### What the task requires
An exact copy of the data is needed, one that excludes all pictures.

### Raw data
+ + + + + + +
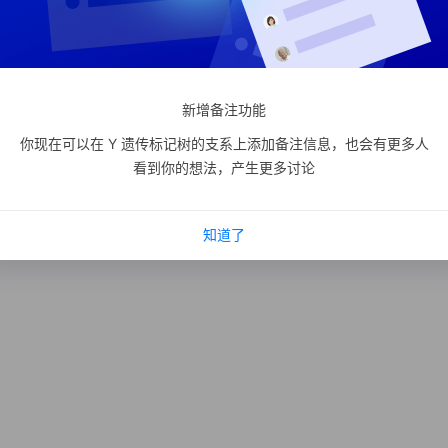
新增备注功能
你现在可以在 Y 遗传标记树的支系上添加备注信息，也会有更多人
看到你的想法，产生更多讨论
知道了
+ + + + + + +
### Problem solution
新增备注功能
你现在可以在 Y 遗传标记树的支系上添加备注信息，也会有更多人
看到你的想法，产生更多讨论
知道了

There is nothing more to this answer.